## [WHAT YOU WILL DO]
Set down each entry below exactly as written, keeping the pictures out.

## [Collected data]

== Segment start ==

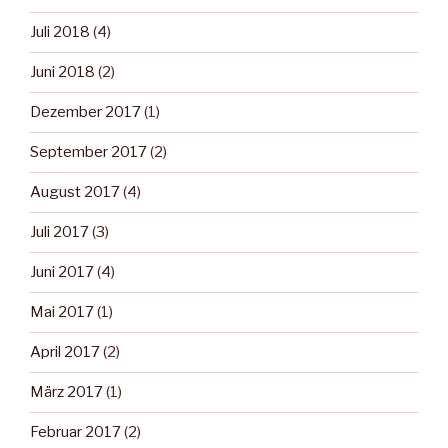
Juli 2018
(4)
Juni 2018
(2)
Dezember 2017
(1)
September 2017
(2)
August 2017
(4)
Juli 2017
(3)
Juni 2017
(4)
Mai 2017
(1)
April 2017
(2)
März 2017
(1)
Februar 2017
(2)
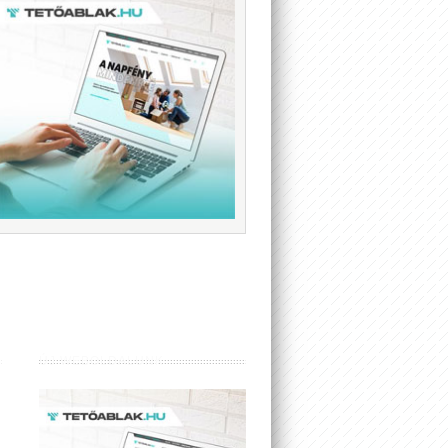
ÚJ WEBOLDALUNK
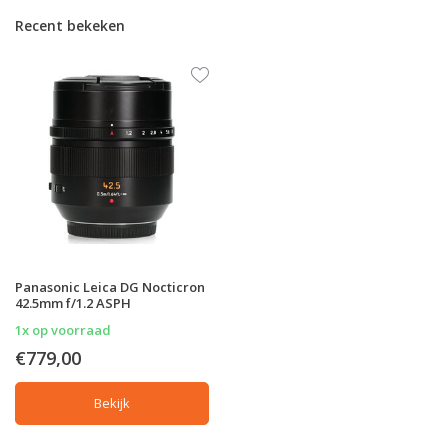
Recent bekeken
Panasonic Leica DG Nocticron
42.5mm f/1.2 ASPH
1x op voorraad
€779,00
Bekijk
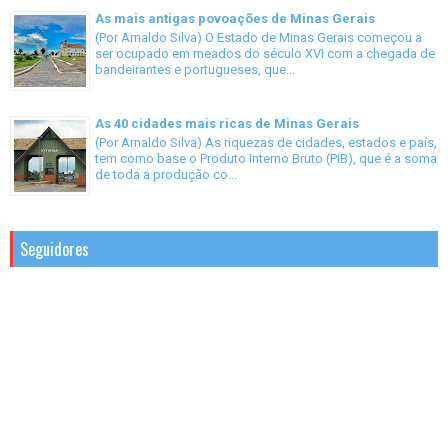
As mais antigas povoações de Minas Gerais
(Por Arnaldo Silva) O Estado de Minas Gerais começou a
ser ocupado em meados do século XVI com a chegada de
bandeirantes e portugueses, que...
As 40 cidades mais ricas de Minas Gerais
(Por Arnaldo Silva) As riquezas de cidades, estados e país,
tem como base o Produto Interno Bruto (PIB), que é a soma
de toda a produção co...
Seguidores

== Segment end ==

## [WRITTEN SOLUTION]
Juli 2018
(4)
Juni 2018
(2)
Dezember 2017
(1)
September 2017
(2)
August 2017
(4)
Juli 2017
(3)
Juni 2017
(4)
Mai 2017
(1)
April 2017
(2)
März 2017
(1)
Februar 2017
(2)
ÚJ WEBOLDALUNK
Recent bekeken
Panasonic Leica DG Nocticron
42.5mm f/1.2 ASPH
1x op voorraad
€779,00
Bekijk
As mais antigas povoações de Minas Gerais
(Por Arnaldo Silva) O Estado de Minas Gerais começou a
ser ocupado em meados do século XVI com a chegada de
bandeirantes e portugueses, que...
As 40 cidades mais ricas de Minas Gerais
(Por Arnaldo Silva) As riquezas de cidades, estados e país,
tem como base o Produto Interno Bruto (PIB), que é a soma
de toda a produção co...
Seguidores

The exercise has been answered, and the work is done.